Advantages of the 2-Out/3-In Offense

First, the offense is that of a physical nature.  The three big men will set screens that will wear down the defense over the course of the game.  This will become advantageous to us late in games and might even result in some foul troubles for defenders who are looking to match the physicality of the offense.

Second, the offense also allows for match-up advantages for the offense.  If you are playing a team that has post players who are not very good perimeter defenders, the post players can take advantage.  The offense puts bigs on the perimeter playing defense when they are not accustomed to such a requirement.

Finally, the 2-Out/3-In Offense can be run from either a three-around-two look or a four-around-one look.  This gives the offense a degree of flexibility as to whether to run with two posts in the offense or to isolate the low post.

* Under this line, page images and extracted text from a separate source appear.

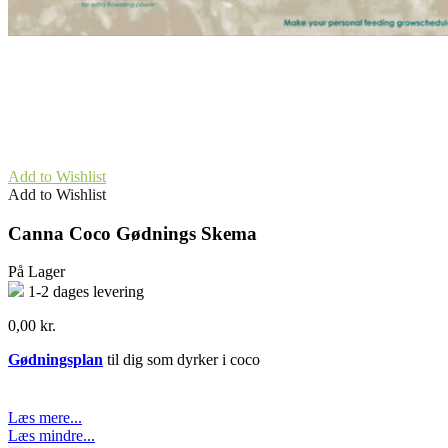
Add to Wishlist
Add to Wishlist
Canna Coco Gødnings Skema
På Lager
1-2 dages levering
0,00
kr.
Gødningsplan
til dig som dyrker i coco
Læs mere...
Læs mindre...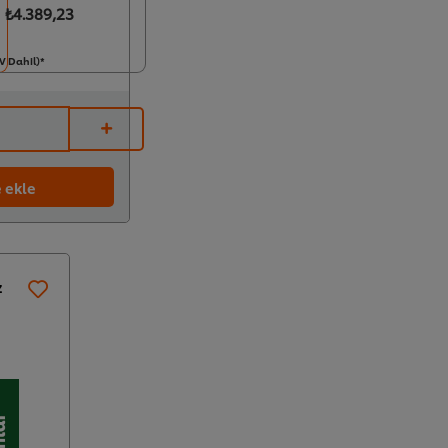
₺4.389,23
DV Dahil)*
 ekle
z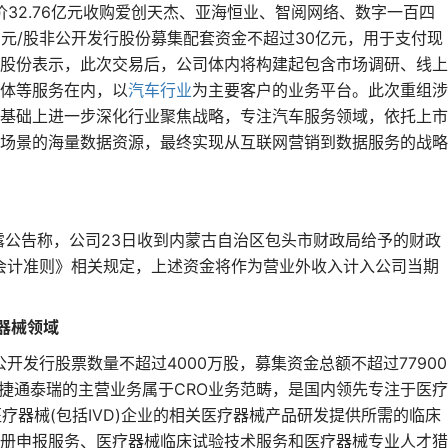
作价32.76亿元收购爱创天杰、亚海恒业、智阅网络、数字一百四
.45元/股非公开发行股份募集配套资金不超过30亿元，用于支付现
股份表示，此次交易后，公司体内将构建起包含市场调研、线上
体等服务在内，以
汽车行业
为主要客户的业务平台。此次重组涉
基础上进一步深化行业聚焦战略，专注汽车服务领域，依托上市
场景的海量数据资源，最终实现从互联网营销到数据服务的战略
披露公告称，公司23日收到内蒙古自治区包头市财政局给予的财政
业会计准则》相关规定，上述资金将作为营业外收入计入公司当期
器械领域
公开发行股票数量不超过4000万股，募集资金总额不超过77900
。捷通泰瑞的主营业务属于CRO业务范畴，是国内领先专注于医疗
疗器械(包括IVD)企业的相关医疗器械产品研发提供所需的临床
册申报服务、医疗器械临床试验技术服务和医疗器械专业人才猎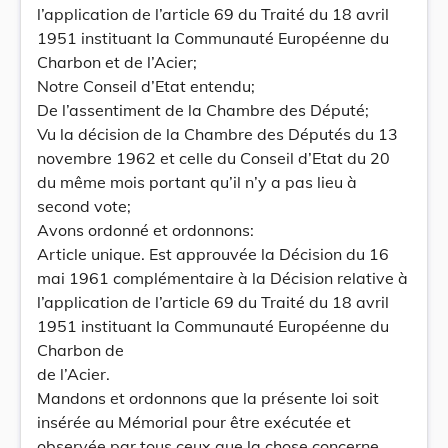
l’application de l’article 69 du Traité du 18 avril
1951 instituant la Communauté Européenne du
Charbon et de l’Acier;
Notre Conseil d’Etat entendu;
De l’assentiment de la Chambre des Député;
Vu la décision de la Chambre des Députés du 13
novembre 1962 et celle du Conseil d’Etat du 20
du même mois portant qu’il n’y a pas lieu à
second vote;
Avons ordonné et ordonnons:
Article unique. Est approuvée la Décision du 16
mai 1961 complémentaire à la Décision relative à
l’application de l’article 69 du Traité du 18 avril
1951 instituant la Communauté Européenne du
Charbon de
de l’Acier.
Mandons et ordonnons que la présente loi soit
insérée au Mémorial pour être exécutée et
observée par tous ceux que la chose concerne.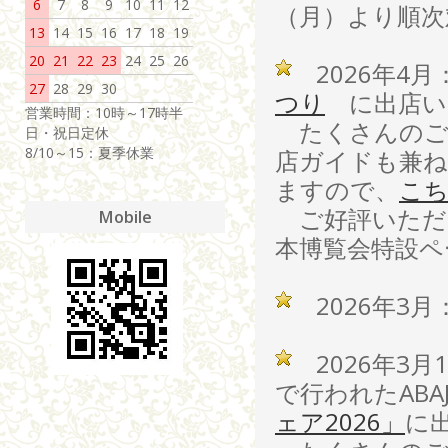
6
7
8
9
10
11
12
（月）より順次
13
14
15
16
17
18
19
20
21
22
23
24
25
26
2026年4月
27
28
29
30
つり
に出店い
営業時間：10時～17時半
たくさんのご
日・祝日定休
8/10～15：夏季休業
店ガイドも兼
ますので、
こ
ご好評いただい
Mobile
本博覧会特設ペ
2026年3
2026年3月
で行われたAB
ェア2026」
に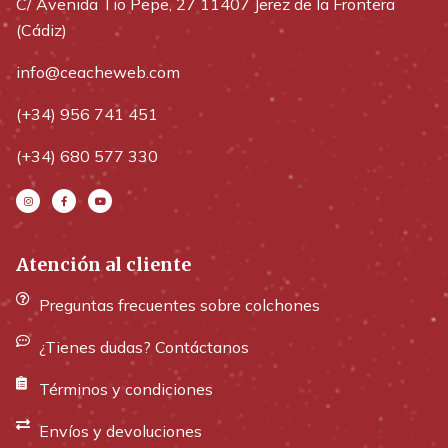
C/ Avenida Tio Pepe, 27 11407 Jerez de la Frontera
(Cádiz)
info@ceacheweb.com
(+34) 956 741 451
(+34) 680 577 330
Atención al cliente
Preguntas frecuentes sobre colchones
¿Tienes dudas? Contáctanos
Términos y condiciones
Envíos y devoluciones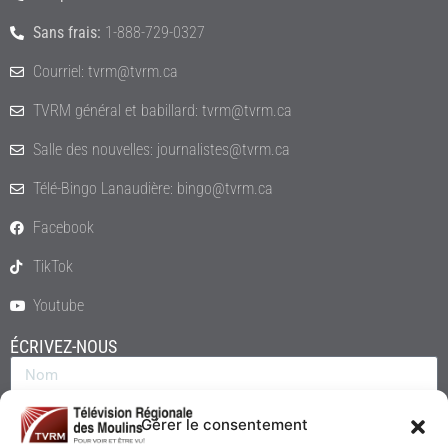
Sans frais:
1-888-729-0327
Courriel: tvrm@tvrm.ca
TVRM général et babillard: tvrm@tvrm.ca
Salle des nouvelles: journalistes@tvrm.ca
Télé-Bingo Lanaudière: bingo@tvrm.ca
Facebook
TikTok
Youtube
ÉCRIVEZ-NOUS
Gérer le consentement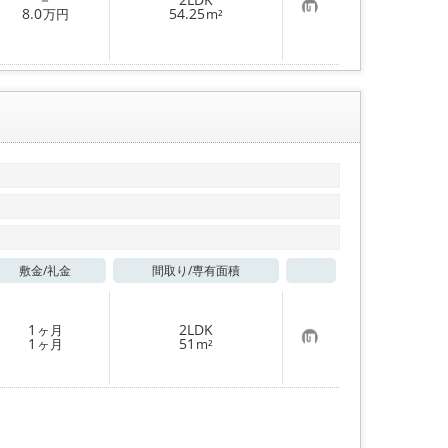
お
8.0
54.25
万円
m²
気
に
入
り
登
録
敷金/
礼金
間取り/
専有面積
お気に入り
1
2LDK
ヶ月
お
1
51
ヶ月
m²
気
に
入
り
登
録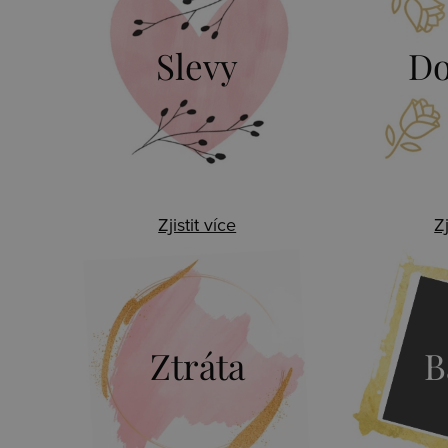
Slevy
Do
Zjistit více
Zj
Ztráta
B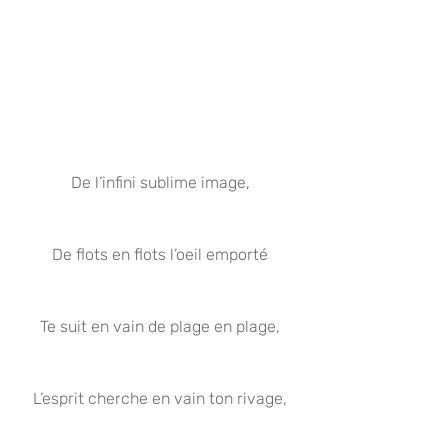
De l’infini sublime image,
De flots en flots l’oeil emporté
Te suit en vain de plage en plage,
L’esprit cherche en vain ton rivage,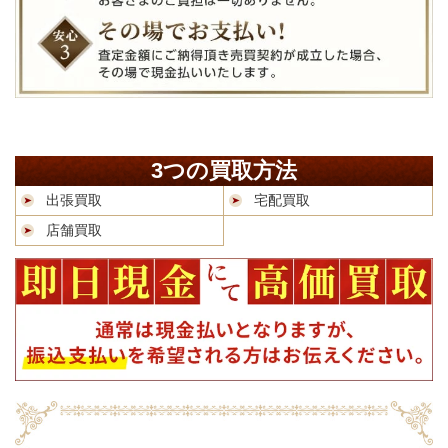
3つの買取方法
出張買取
宅配買取
店舗買取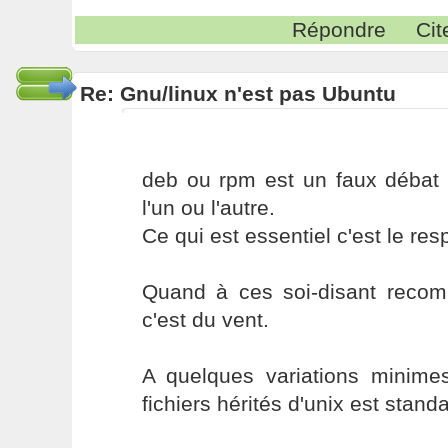
Répondre
Cit
Re: Gnu/linux n'est pas Ubuntu
deb ou rpm est un faux débat :
l'un ou l'autre.
Ce qui est essentiel c'est le res
Quand à ces soi-disant recom
c'est du vent.
A quelques variations minimes
fichiers hérités d'unix est standa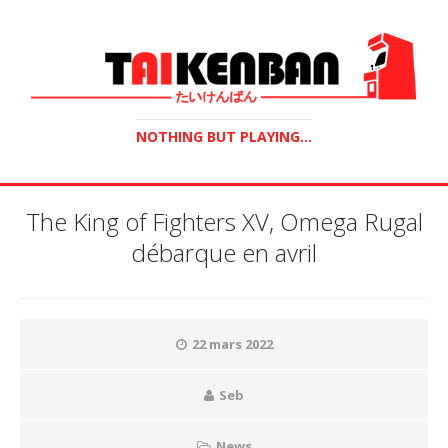
NOTHING BUT PLAYING...
The King of Fighters XV, Omega Rugal
débarque en avril
22 mars 2022
Seb
News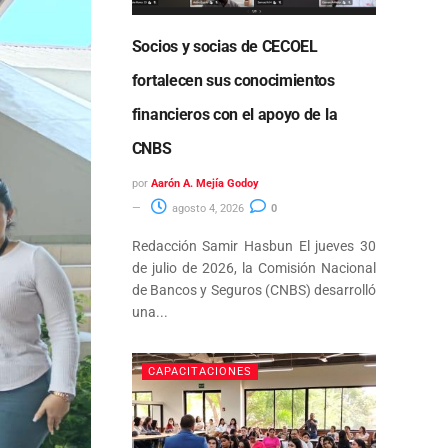
Socios y socias de CECOEL
fortalecen sus conocimientos
financieros con el apoyo de la
CNBS
por
Aarón A. Mejía Godoy
agosto 4, 2026
0
Redacción Samir Hasbun El jueves 30
de julio de 2026, la Comisión Nacional
de Bancos y Seguros (CNBS) desarrolló
una...
CAPACITACIONES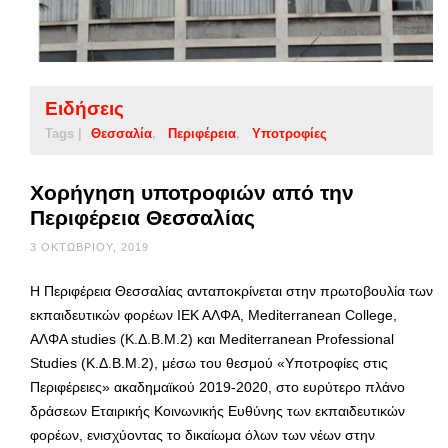
Ειδήσεις
Tags |
Θεσσαλία
Περιφέρεια
Υποτροφίες
Χορήγηση υποτροφιών από την
Περιφέρεια Θεσσαλίας
3 ΟΚΤΩΒΡΊΟΥ, 2019
Η Περιφέρεια Θεσσαλίας ανταποκρίνεται στην πρωτοβουλία των
εκπαιδευτικών φορέων ΙΕΚ ΑΛΦΑ, Mediterranean College,
ΑΛΦΑ studies (Κ.Δ.Β.Μ.2) και Mediterranean Professional
Studies (Κ.Δ.Β.Μ.2), μέσω του θεσμού «Υποτροφίες στις
Περιφέρειες» ακαδημαϊκού 2019-2020, στο ευρύτερο πλάνο
δράσεων Εταιρικής Κοινωνικής Ευθύνης των εκπαιδευτικών
φορέων, ενισχύοντας το δικαίωμα όλων των νέων στην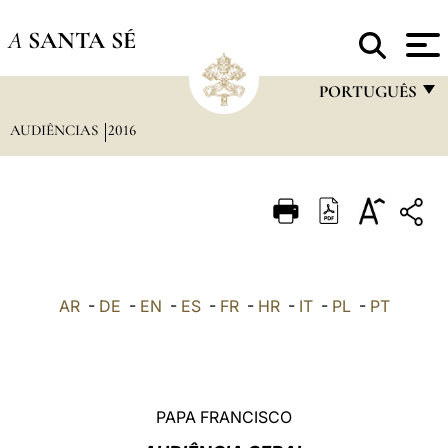
A
SANTA SÉ
PORTUGUÊS
AUDIÊNCIAS
2016
FRANÇAIS
ENGLISH
ITALIANO
PORTUGUÊS
ESPAÑOL
AR
-
DE
-
EN
-
ES
-
FR
-
HR
-
IT
-
PL
-
PT
DEUTSCH
POLSKI
العربيّة
PAPA FRANCISCO
中文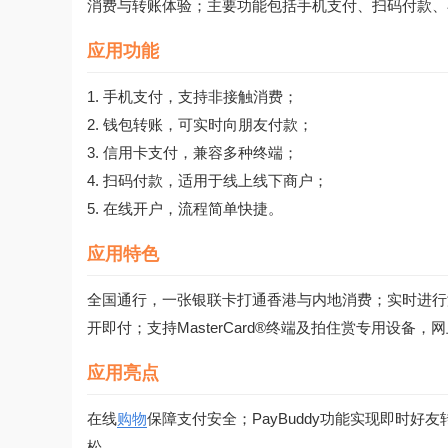
消费与转账体验；主要功能包括手机支付、扫码付款、
应用功能
1. 手机支付，支持非接触消费；
2. 钱包转账，可实时向朋友付款；
3. 信用卡支付，兼容多种终端；
4. 扫码付款，适用于线上线下商户；
5. 在线开户，流程简单快捷。
应用特色
全国通行，一张银联卡打通香港与内地消费；实时进行
开即付；支持MasterCard®终端及拍住赏专用设备
应用亮点
在线
购物
保障支付安全；PayBuddy功能实现即时好
松。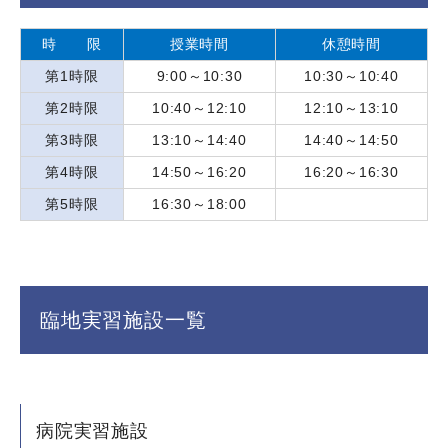
時 限
授業時間
休憩時間
第1時限
9:00～10:30
10:30～10:40
第2時限
10:40～12:10
12:10～13:10
第3時限
13:10～14:40
14:40～14:50
第4時限
14:50～16:20
16:20～16:30
第5時限
16:30～18:00
臨地実習施設一覧
病院実習施設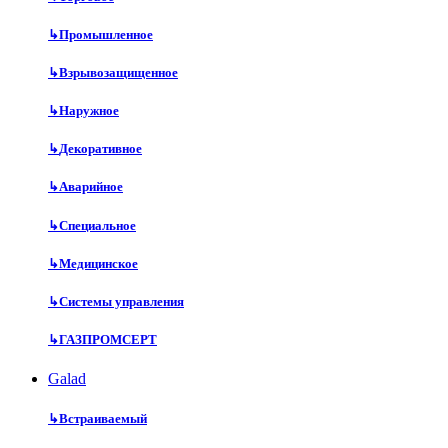
↳
Промышленное
↳
Взрывозащищенное
↳
Наружное
↳
Декоративное
↳
Аварийное
↳
Специальное
↳
Медицинское
↳
Системы управления
↳
ГАЗПРОМСЕРТ
Galad
↳
Встраиваемый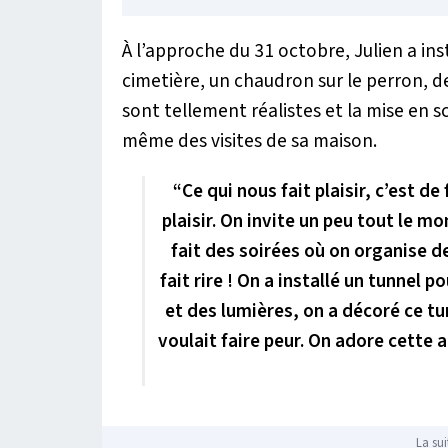
À l’approche du 31 octobre, Julien a ins
cimetière, un chaudron sur le perron, de
sont tellement réalistes et la mise en 
même des visites de sa maison.
“Ce qui nous fait plaisir, c’est de
plaisir. On invite un peu tout le m
fait des soirées où on organise d
fait rire ! On a installé un tunnel 
et des lumières, on a décoré ce tu
voulait faire peur. On adore cette 
La sui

Disadvantages of the 2-Out/3-In Offense

The first big disadvantage of the 2-Out/3-In Offense is that it requires three big men who are skilled enough to set screens, play facing the basket, and posting up.  The offense also requires a lot of breakdown time for it to work effectively so that the offense can become mastered.

The other disadvantage is that if you have a play-making guard, this offense will stifle his ability to create scoring opportunities for himself.  The offense works best when the guards work as feeders and the bigs work as the playmakers.

Finally, the offense does not lend itself well to the fast break.  As with any other offense that is dominated by as many big men as this offense requires, the fast break is not likely to occur with any degree of frequency.  Teams that employ this offense will want to avoid getting into high-scoring games and instead focus on wearing down the opponent with the aggressive screening action of this offense.

Three-Around-Two Look

There are two formations from which a team can run a 2-Out/3-In Offense.  The first of these is the three around two look shown in Diagram 1.  This has the three inside players occupy both low posts and the high post.  The two guards, working as feeders, position themselves at the wings.

Diagram 1

There are a number of options that can be run when the ball is passed to the wing.  The first of these is to have the ball-side low post position himself and work to get open as shown in Diagram 2.  While this is happening, the help-side low post sets a back screen for the player in the high post.  The feeder can pass to either of the three with his looks being the post-up, the cutter, and the screener in that order.

Diagram 2

Should this option not be available, another option is our screen-the-screener option.  In Diagram 3, the ball-side low post sets a cross screen for the help-side low post.  Once the cutter has come though on the cross screen, the high post sets a down screen for the first screener.